In step S1250, the RF model is trained using the updated training data set.

The method comprises the steps of constructing a loss function of an RF model in advance, inputting characteristic information of training samples in a training data set into the RF model, outputting prediction categories of the training samples by the RF model, calculating the loss function according to category labels (for example, a financial KOL user, the category label is 0, but not the financial KOL user, the category label is 1) and the prediction categories of the training samples, optimizing model parameters to minimize the value of the loss function, and performing iteration until a stopping condition is met, such as a preset iteration number is reached, or the size of the loss function meets a preset value.

In step S1260, social and financial information of the user to be identified is obtained, and the characteristics of the user to be identified are obtained.

And acquiring social and financial information of the current user to be identified, and constructing the characteristics of the user to be identified according to the social and financial information.

In step S1270, the characteristics of the user to be identified are input to the RF model, and the identification result of whether the user to be identified is a financial KOL user is output.

After the financial KOL users are diffused in step S1240, the RF model is trained, and then the features of the user to be identified are input into the trained RF model, so as to automatically output the identification result of whether the user to be identified is the financial KOL user.

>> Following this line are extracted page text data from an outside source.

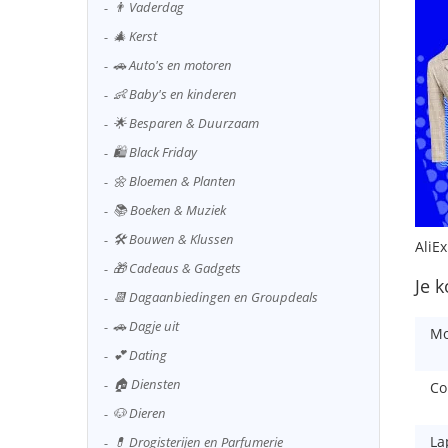
👨 Vaderdag
🎄 Kerst
🚗 Auto's en motoren
👶 Baby's en kinderen
🌟 Besparen & Duurzaam
🛍️ Black Friday
🌼 Bloemen & Planten
📚 Boeken & Muziek
🛠️ Bouwen & Klussen
AliE
🎁 Cadeaus & Gadgets
Je k
📆 Dagaanbiedingen en Groupdeals
🚗 Dagje uit
Mo
💕 Dating
🏠 Diensten
Co
🐶 Dieren
La
💊 Drogisterijen en Parfumerie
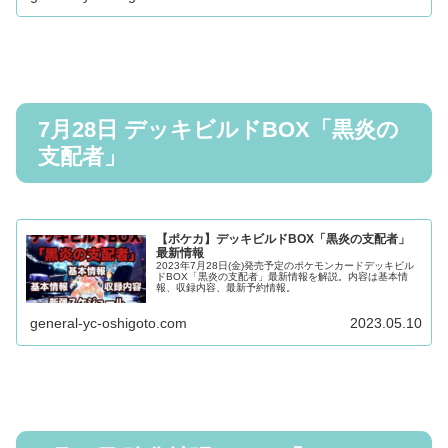
7月28日 デッキビルドBOX「黒炎の
支配者」
【ポケカ】デッキビルドBOX「黒炎の支配者」
最新情報
2023年7月28日(金)発売予定のポケモンカードデッキビル
ドBOX「黒炎の支配者」最新情報を解説。内容は基本情
報、収録内容、最新予約情報。
general-yc-oshigoto.com
2023.05.10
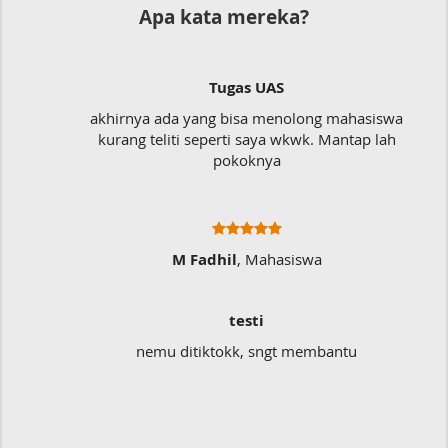
Apa kata mereka?
Tugas UAS
akhirnya ada yang bisa menolong mahasiswa
kurang teliti seperti saya wkwk. Mantap lah
pokoknya
M Fadhil
, Mahasiswa
testi
nemu ditiktokk, sngt membantu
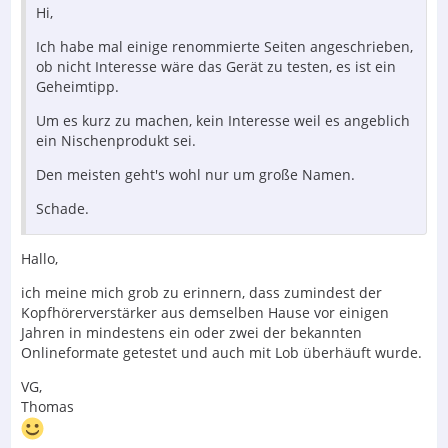
Hi,
Ich habe mal einige renommierte Seiten angeschrieben,
ob nicht Interesse wäre das Gerät zu testen, es ist ein
Geheimtipp.
Um es kurz zu machen, kein Interesse weil es angeblich
ein Nischenprodukt sei.
Den meisten geht's wohl nur um große Namen.
Schade.
Hallo,
ich meine mich grob zu erinnern, dass zumindest der
Kopfhörerverstärker aus demselben Hause vor einigen
Jahren in mindestens ein oder zwei der bekannten
Onlineformate getestet und auch mit Lob überhäuft wurde.
VG,
Thomas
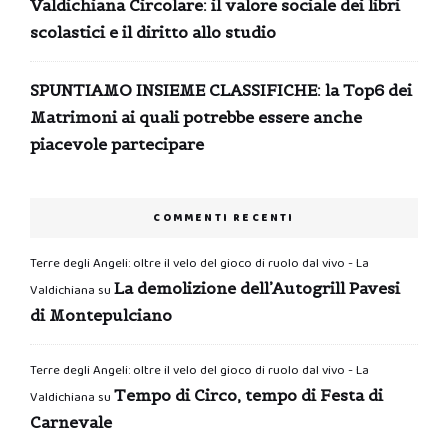
Valdichiana Circolare: il valore sociale dei libri
scolastici e il diritto allo studio
SPUNTIAMO INSIEME CLASSIFICHE: la Top6 dei
Matrimoni ai quali potrebbe essere anche
piacevole partecipare
COMMENTI RECENTI
Terre degli Angeli: oltre il velo del gioco di ruolo dal vivo - La
La demolizione dell’Autogrill Pavesi
Valdichiana
su
di Montepulciano
Terre degli Angeli: oltre il velo del gioco di ruolo dal vivo - La
Tempo di Circo, tempo di Festa di
Valdichiana
su
Carnevale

The data processing method provided by the embodiment of the disclosure discloses a scheme for mining financial KOL users by combining improved SMOTE and RF models, and relates to mining of financial high-end users. On one hand, the difference of each characteristic is quantified through statistical analysis based on user information, so that the class label of the training sample is automatically identified, the problem that a large number of training samples need to be manually labeled in the conventional method is solved, manual labeling is reduced, the automatic identification of the financial KOL user in a business scene can be realized, and the method has good operability in industry. On the other hand, a set of more complete preprocessing and feature selection method aiming at the characteristics of the financial KOL data is designed, so that the method is more complete in the links of feature processing such as abnormal values and missing values, and the contribution degree of features to the model is improved. In addition, aiming at the characteristics of financial field users and KOL mining, the improved SMOTE is used for diffusing KOL user groups, the problem that the conventional classification method is not obvious enough in identifying the characteristics of a few types of samples of the KOL due to the fact that the difference between the financial KOL user groups and the common user groups is large is solved, and then the RF model is combined to model and output the classification result of whether the user to be identified is the financial KOL user or not.

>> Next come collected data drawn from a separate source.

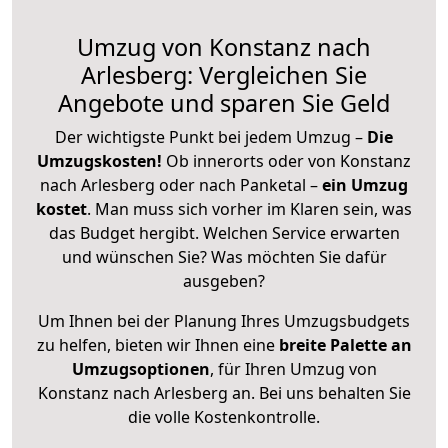
Umzug von Konstanz nach
Arlesberg: Vergleichen Sie
Angebote und sparen Sie Geld
Der wichtigste Punkt bei jedem Umzug –
Die
Umzugskosten!
Ob innerorts oder von Konstanz
nach Arlesberg oder nach Panketal –
ein Umzug
kostet
.
Man muss sich vorher im Klaren sein, was
das Budget hergibt. Welchen Service erwarten
und wünschen Sie? Was möchten Sie dafür
ausgeben?
Um Ihnen bei der Planung Ihres Umzugsbudgets
zu helfen, bieten wir Ihnen eine
breite Palette an
Umzugsoptionen
, für Ihren Umzug von
Konstanz nach Arlesberg an. Bei uns behalten Sie
die volle Kostenkontrolle.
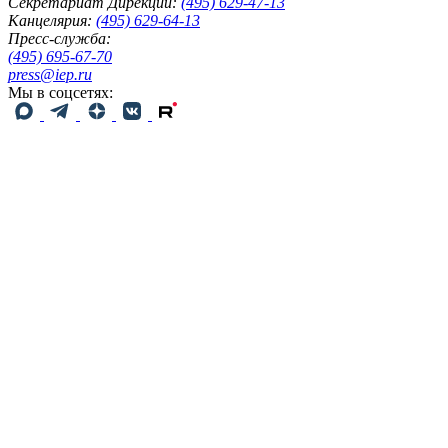
Секретариат Дирекции:
(495) 629-47-13
Канцелярия:
(495) 629-64-13
Пресс-служба:
(495) 695-67-70
press@iep.ru
Мы в соцсетях:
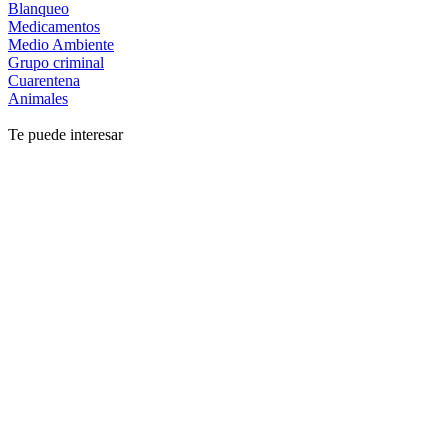
Blanqueo
Medicamentos
Medio Ambiente
Grupo criminal
Cuarentena
Animales
Te puede interesar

The data processing method provided by the embodiment of the disclosure can be widely applied to the field of mining of key opinion leaders related to finance, for example, in a stock-selecting news information scene, the opinion leaders of financial events can be mined to better understand industry viewpoints and market conditions, so that future trends and trends are effectively analyzed, and even some guidance and supervision are performed; in the operation of financing product and put in the scene, have the target user crowd of transmission and influence through excavating to the product, can put in and carry out user crowd's diffusion better accurately, improve the active volume of product, the amazing growth. Identification and mining of financial KOLs are both application scenarios of the present disclosure. Compared with a financial KOL user mining method in the related technology, the embodiment of the disclosure firstly provides that in the financial KOL identification process, the improved SMOTE is utilized to diffuse financial KOL sample population, a set of system based on statistical analysis unsupervised construction of KOL category labels and then generalization is designed, and the method has higher reference value and practical significance. On the whole, the method provided by the embodiment of the disclosure has good operability, innovativeness and flow completeness in the aspect of financial KOL identification, and has higher industrial application value and guiding significance.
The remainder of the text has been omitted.